A: How much of yourself did you see in this play, and was that a factor in your decision to direct it?
M: It was a huge factor. I like to do work that I can identify with and that has questions that are morally interesting to me, and this play has quite a bit of that. I hate moralistic work. I really don’t want to do work that answers anything, or is politically biased in one way. I think it’s always important to understand that people come, and live, and function in a historical setting. And I think that … I’m not sure that most people are evil. I think they’re just reacting to historical circumstances. So, there would be many choices that I could take that would condemn the dictatorship. And I do condemn the dictatorship. But I don’t think that’s useful. I don’t think that’s helpful in any sort of process. I’m more interested in understanding.
A: So you don’t see Dorfman’s play as moralistic at all?
M: I think it can be done moralistically, but I don’t think Dorfman’s play necessarily calls for it.
A: Even though it calls into question issues of morality? Issues of vengeance versus proper justice, and forces the audience to look at this?
M: I think the reason why it’s not moralistic is because it asks those questions without providing you with an answer. And I think also, one of the brilliant things that he did in the script was leave undefined whether or not she actually kills Doctor Miranda. Because if he had written that in, that would’ve been the final consequence and then that would be what people would focus on. And then it doesn’t let the questions breathe.
A: It would cease to be a dialogue and it would simply be a question answered?
A: Your work in the past, and including this production, seems to follow a trend of being very heavily political. Cultural histories aside, now that you know that that’s the way you’ve been going, are you going to continue to do that? Are you going to intentionally revolt against it? Or are you just going to accept it and explore?
M: I think because of who I am, I’ll always do work that’s political. But as I get more experienced, and as I work in film, television, and the rest, I’m more drawn to a larger array of things. You know? But the stories speak to me. One of the stories I was thinking of doing next is Antigone. Which is a really early example of the question between law and justice. What’s the relationship? Because in Antigone, Antigone’s brothers fight a civil war, and they both kill each other on the battlefield. Now one represented the state of Thebes, and the other was a rebel. And the King Theon decrees that the rebel can’t be buried. But she buries him anyways. And the sentence for burying him is death. So it’s very much about what is right and wrong and what’s the law? I’m always drawn to that concept.

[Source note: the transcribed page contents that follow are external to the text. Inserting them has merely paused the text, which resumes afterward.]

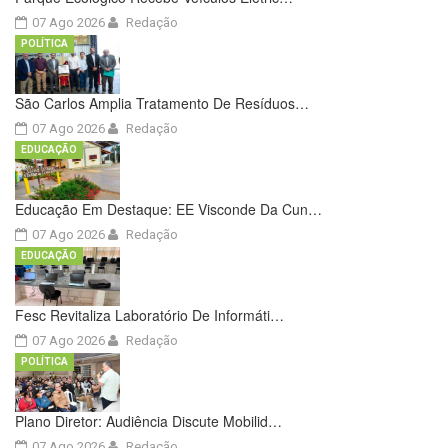
07 Ago 2026
Redação
POLÍTICA
São Carlos Amplia Tratamento De Resíduos…
07 Ago 2026
Redação
EDUCAÇÃO
Educação Em Destaque: EE Visconde Da Cun…
07 Ago 2026
Redação
EDUCAÇÃO
Fesc Revitaliza Laboratório De Informáti…
07 Ago 2026
Redação
POLÍTICA
Plano Diretor: Audiência Discute Mobilid…
07 Ago 2026
Redação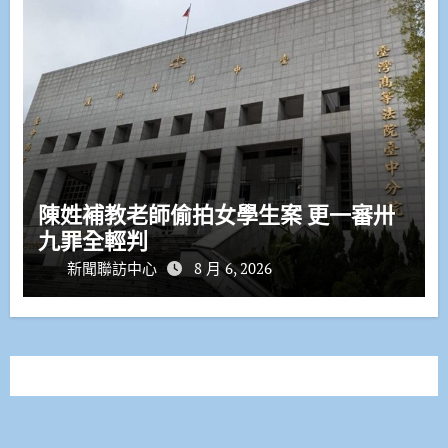
陳姓補教老師偷拍女學生案 更一審卅
九罪全輕判
新聞聯訪中心
8 月 6, 2026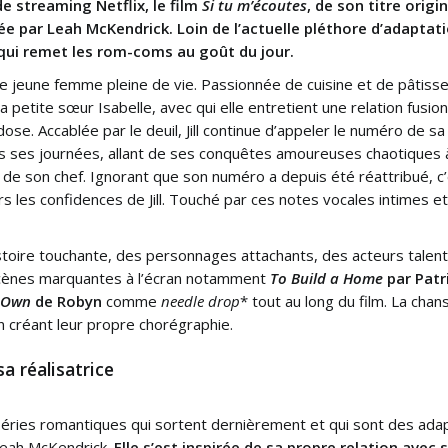
de streaming Netflix, le film
Si tu m’écoutes
, de son titre origi
 par Leah McKendrick. Loin de l’actuelle pléthore d’adaptatio
 qui remet les rom-coms au goût du jour.
ne jeune femme pleine de vie. Passionnée de cuisine et de pâtiss
sa petite sœur Isabelle, avec qui elle entretient une relation fusionn
e. Accablée par le deuil, Jill continue d’appeler le numéro de sa
rs ses journées, allant de ses conquêtes amoureuses chaotiques 
 de son chef. Ignorant que son numéro a depuis été réattribué, c
rs les confidences de Jill. Touché par ces notes vocales intimes et
stoire touchante, des personnages attachants, des acteurs talent
cènes marquantes à l’écran notamment
To Build a Home
par Patr
 Own
de Robyn
comme
needle drop
* tout au long du film. La chans
n créant leur propre chorégraphie.
a réalisatrice
 séries romantiques qui sortent dernièrement et qui sont des ad
 Leah McKendrick.
Elle s’est inspirée de sa propre relation avec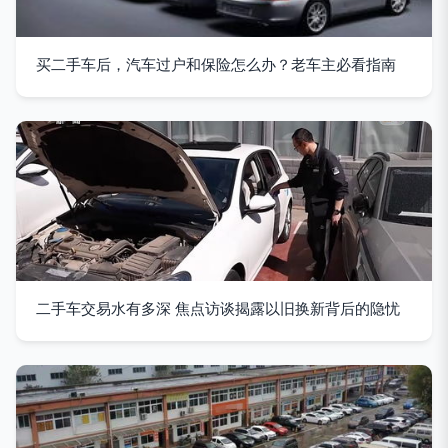
买二手车后，汽车过户和保险怎么办？老车主必看指南
二手车交易水有多深 焦点访谈揭露以旧换新背后的隐忧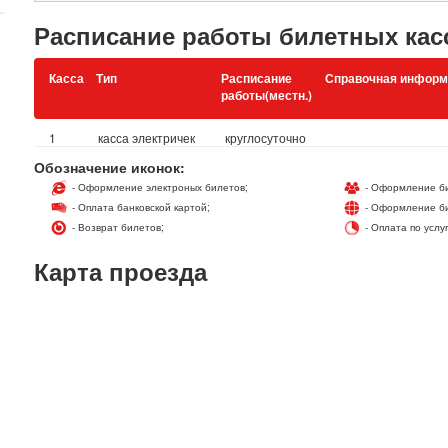
Расписание работы билетных кас
Касса
Тип
Расписание
Справочная информ
работы(местн.)
1
касса электричек
круглосуточно
Обозначение иконок:
- Оформление электроных билетов;
- Оформление би
- Оплата банковской картой;
- Оформление би
- Возврат билетов;
- Оплата по услу
Карта проезда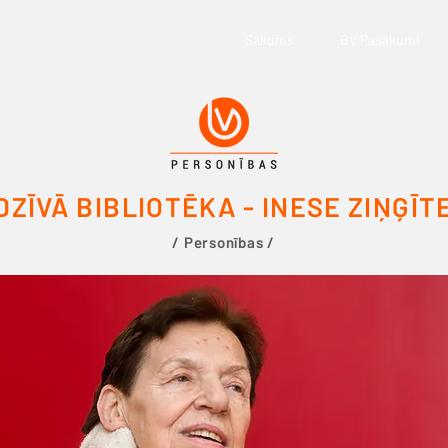
Sākums
BV Pasākumi
DZĪVĀ BIBLIOTĒKA - INESE ZIŅĢĪT
/ Personības /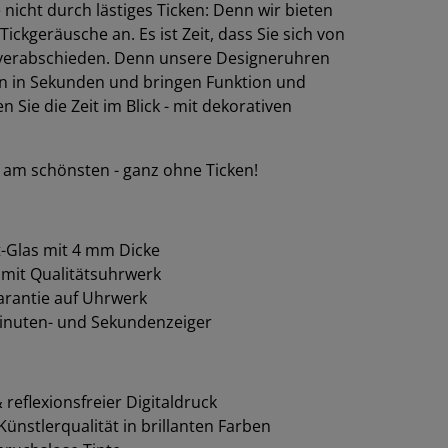
e nicht durch lästiges Ticken: Denn wir bieten
kgeräusche an. Es ist Zeit, dass Sie sich von
verabschieden. Denn unsere Designeruhren
n in Sekunden und bringen Funktion und
Sie die Zeit im Blick - mit dekorativen
 am schönsten - ganz ohne Ticken!
-Glas mit 4 mm Dicke
 mit Qualitätsuhrwerk
garantie auf Uhrwerk
inuten- und Sekundenzeiger
reflexionsfreier Digitaldruck
ünstlerqualität in brillanten Farben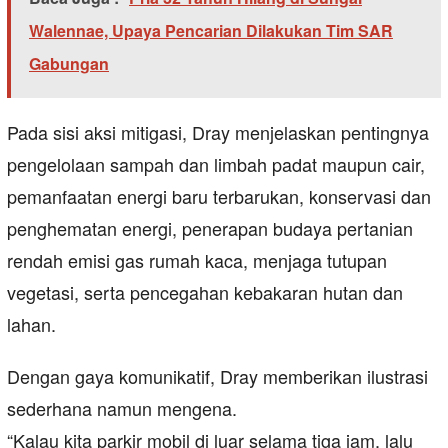
Walennae, Upaya Pencarian Dilakukan Tim SAR
Gabungan
Pada sisi aksi mitigasi, Dray menjelaskan pentingnya
pengelolaan sampah dan limbah padat maupun cair,
pemanfaatan energi baru terbarukan, konservasi dan
penghematan energi, penerapan budaya pertanian
rendah emisi gas rumah kaca, menjaga tutupan
vegetasi, serta pencegahan kebakaran hutan dan
lahan.
Dengan gaya komunikatif, Dray memberikan ilustrasi
sederhana namun mengena.
“Kalau kita parkir mobil di luar selama tiga jam, lalu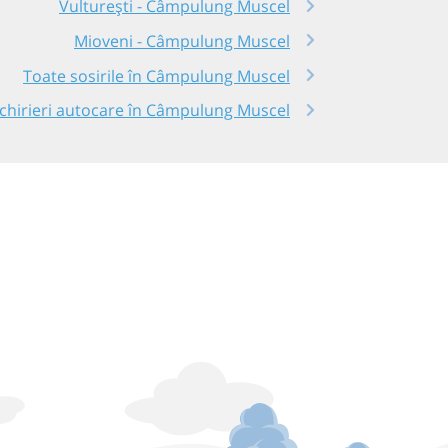
Vulturești - Câmpulung Muscel
Mioveni - Câmpulung Muscel
Toate sosirile în Câmpulung Muscel
nchirieri autocare în Câmpulung Muscel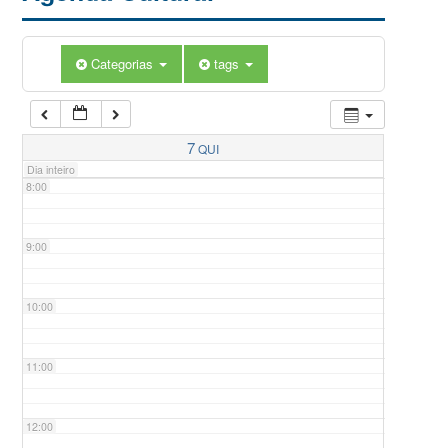
5:00
Categorias
tags
6:00
7:00
7
QUI
Dia inteiro
8:00
9:00
10:00
11:00
12:00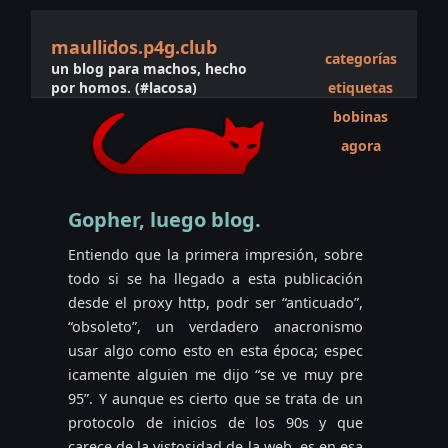
maullidos.p4g.club
categorías
un blog para machos, hecho
por homos. (#lacosa)
etiquetas
bobinas
agora
Gopher, luego blog.
Entiendo que la primera impresión, sobre
todo si se ha llegado a esta publicación
desde el proxy http, podr ser “anticuado”,
“obsoleto”, un verdadero anacronismo
usar algo como esto en esta época; espec
icamente alguien me dijo “se ve muy pre
95”. Y aunque es cierto que se trata de un
protocolo de inicios de los 90s y que
carece de la vistosidad de la web, es en esa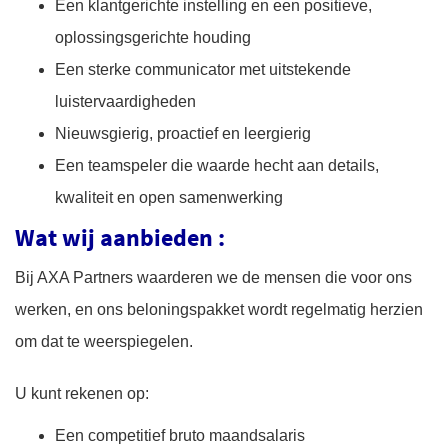
Een klantgerichte instelling en een positieve,
oplossingsgerichte houding
Een sterke communicator met uitstekende
luistervaardigheden
Nieuwsgierig, proactief en leergierig
Een teamspeler die waarde hecht aan details,
kwaliteit en open samenwerking
Wat wij aanbieden :
Bij AXA Partners waarderen we de mensen die voor ons
werken, en ons beloningspakket wordt regelmatig herzien
om dat te weerspiegelen.
U kunt rekenen op:
Een competitief bruto maandsalaris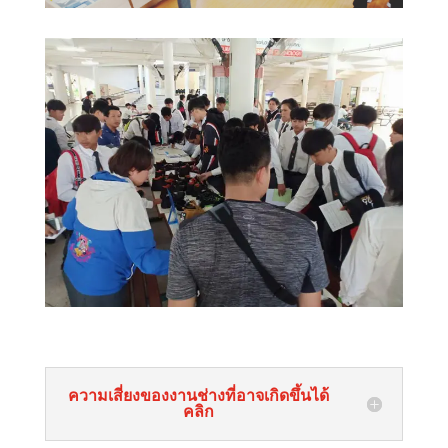
ความเสี่ยงของงานช่างที่อาจเกิดขึ้นได้
คลิก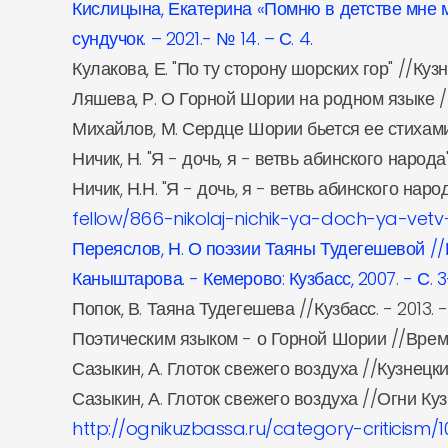
Кислицына, Екатерина «Помню в детстве мне м
сундучок. – 2021.- № 14. – С. 4.
Кулакова, Е. "По ту сторону шорских гор" //Кузн
Ляшева, Р. О Горной Шории на родном языке //К
Михайлов, М. Сердце Шории бьется ее стихами //
Ничик, Н. "Я - дочь, я - ветвь абинского народа"
Ничик, Н.Н. "Я - дочь, я - ветвь абинского нар
fellow/866-nikolaj-nichik-ya-doch-ya-ve
Переяслов, Н. О поэзии Таяны Тудегешевой //
Каныштарова. - Кемерово: Кузбасс, 2007. - С. 3
Попок, В. Таяна Тудегешева //Кузбасс. - 2013. -
Поэтическим языком - о Горной Шории //Время и 
Сазыкин, А. Глоток свежего воздуха //Кузнецкий 
Сазыкин, А. Глоток свежего воздуха //Огни Кузб
http://ognikuzbassa.ru/category-criticism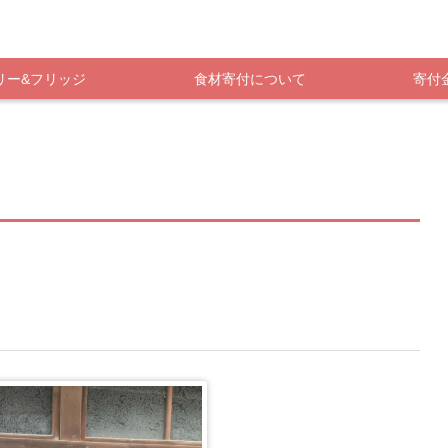
リー&フリッジ
食材寄付について
寄付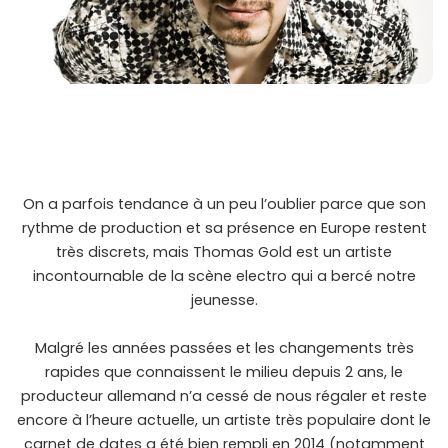
On a parfois tendance à un peu l’oublier parce que son
rythme de production et sa présence en Europe restent
très discrets, mais Thomas Gold est un artiste
incontournable de la scène electro qui a bercé notre
jeunesse.
Malgré les années passées et les changements très
rapides que connaissent le milieu depuis 2 ans, le
producteur allemand n’a cessé de nous régaler et reste
encore à l’heure actuelle, un artiste très populaire dont le
carnet de dates a été bien rempli en 2014 (notamment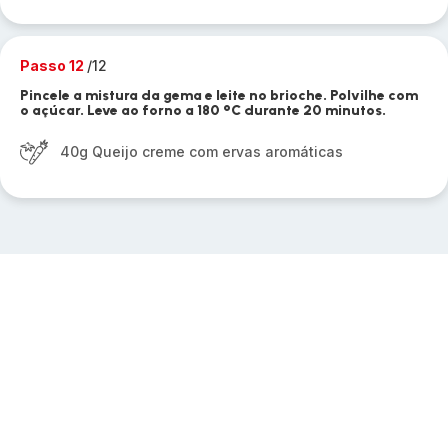
Passo 12
/12
Pincele a mistura da gema e leite no brioche. Polvilhe com
o açúcar. Leve ao forno a 180 °C durante 20 minutos.
40g Queijo creme com ervas aromáticas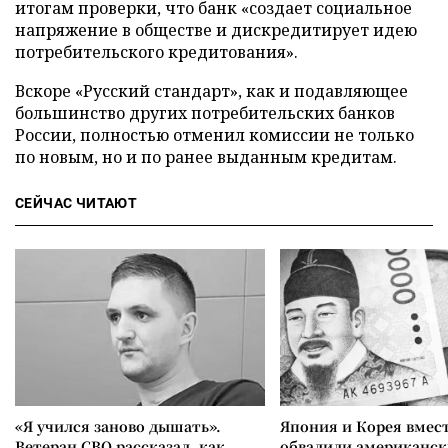
итогам проверки, что банк «создает социальное
напряжение в обществе и дискредитирует идею
потребительского кредитования».
Вскоре «Русский стандарт», как и подавляющее
большинство других потребительских банков
России, полностью отменил комиссии не только
по новым, но и по ранее выданным кредитам.
СЕЙЧАС ЧИТАЮТ
«Я учился заново дышать».
Япония и Корея вмес
Ветеран СВО рассказал, как
обвалили американск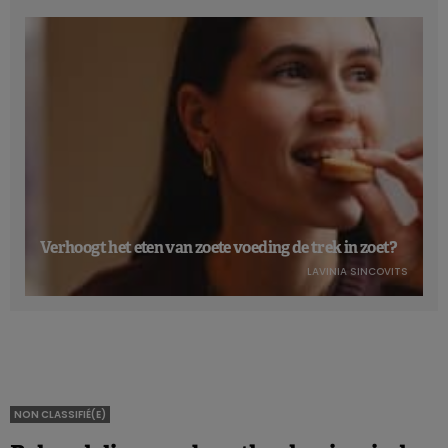
Verhoogt het eten van zoete voeding de trek in zoet?
LAVINIA SINCOVITS
NON CLASSIFIÉ(E)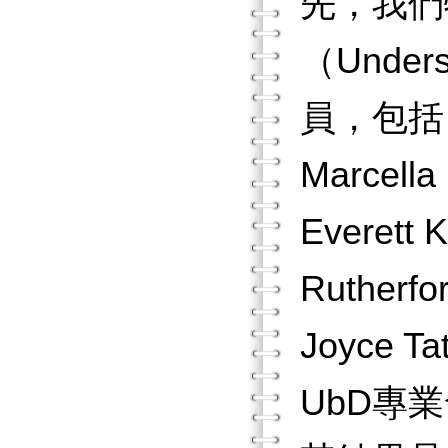
先，我們
（Under
員，包括：J
Marcella
Everett
Rutherfo
Joyce 
UbD專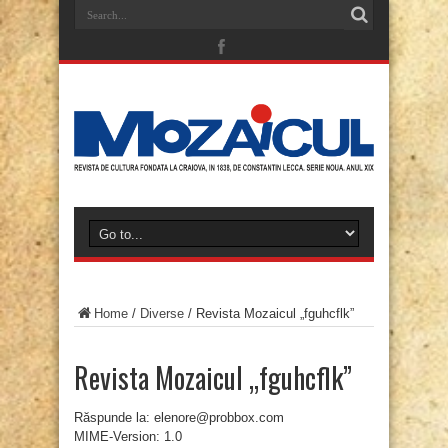
Home
/
Diverse
/
Revista Mozaicul „fguhcflk”
Revista Mozaicul „fguhcflk”
Răspunde la: elenore@probbox.com
MIME-Version: 1.0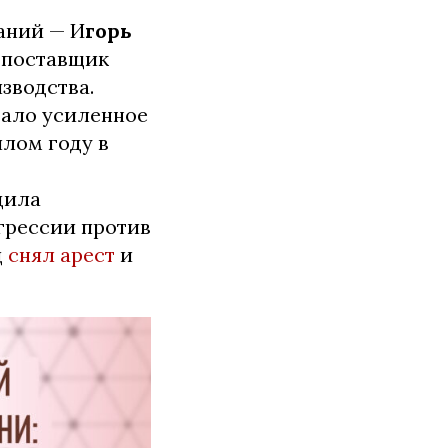
аний — И
горь
й поставщик
зводства.
вало усиленное
шлом году в
дила
грессии против
д
снял арест
и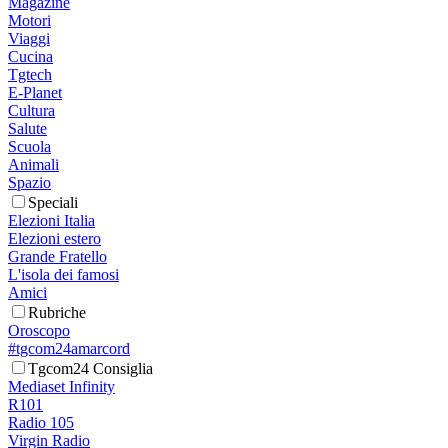
Magazine
Motori
Viaggi
Cucina
Tgtech
E-Planet
Cultura
Salute
Scuola
Animali
Spazio
Speciali
Elezioni Italia
Elezioni estero
Grande Fratello
L'isola dei famosi
Amici
Rubriche
Oroscopo
#tgcom24amarcord
Tgcom24 Consiglia
Mediaset Infinity
R101
Radio 105
Virgin Radio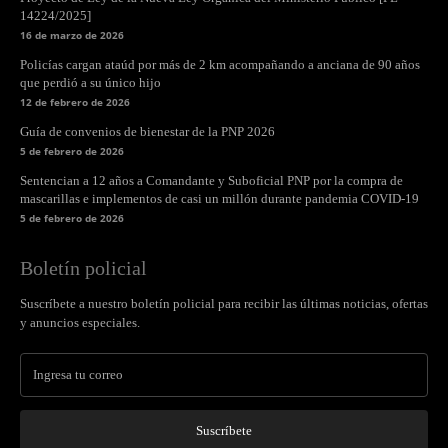
14224/2025]
16 de marzo de 2026
Policías cargan ataúd por más de 2 km acompañando a anciana de 90 años
que perdió a su único hijo
12 de febrero de 2026
Guía de convenios de bienestar de la PNP 2026
5 de febrero de 2026
Sentencian a 12 años a Comandante y Suboficial PNP por la compra de
mascarillas e implementos de casi un millón durante pandemia COVID-19
5 de febrero de 2026
Boletín policial
Suscríbete a nuestro boletín policial para recibir las últimas noticias, ofertas
y anuncios especiales.
Suscríbete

A: Are you excited to have that kind of a reputation as somewhat of a confrontational artist? Or does that bother you that people might start to pigeon hole you?
M: Oh I like it. I don’t want to be Steven Spielberg, right? I’m not interested in making family friendly works for everybody. I just kind of do the stories that I want to do. And some of them are really inflammatory, like Death and the Maiden. I’d be very surprised if I walked out of Death and the Maiden unscathed review-wise. I’ll be very surprised. Especially because some of my choices are not the obvious choices . There’s been four major Canadian productions of it, and I did not do what those people did.
A: Do you see that hurting you in any way?
M: It might. I think people have expectations about how plays have to go. I think what’s important to ask yourself is are you considering the author’s intent? Right? If you’re contradicting the author’s intent in any one scene you’re probably not doing it right. But, staging, character interpretation, all of these things – that’s not outlined necessarily in the script. So those are choices. And you can choose, for example, to do a much more personalized version of Death and the Maiden like I did, or you can choose to do something a little more public. You can choose something where Paulina goes a little crazier. I know, apart from the Broadway version, people generally tend to make her very hysterical. And I think that’s not the right approach.
A: Do you think the hysterical nature of that also speaks to the times? Once upon a time a woman in that situation would have to be perceived as being hysterical. The way Doctor Miranda constantly refers to her as being “sick”, she’s a “sick woman.” Did you look at that and think that the times had changed, and that you could no longer have that hysterical perspective? Does it change how you approach it?
M: I think so. I think it’s really important to think about how people are going to see the story nowadays. You have to consider what an audience is going to think when you’re directing. Are they going to understand something you’re trying to put into it? Do they have an experiential base to understand? Or is it purely theoretical? And thinking about modern manifestations of feminism, when you’re dealing with a really strong female lead, but someone who might really ride that line like Paulina, you have to be very sensitive.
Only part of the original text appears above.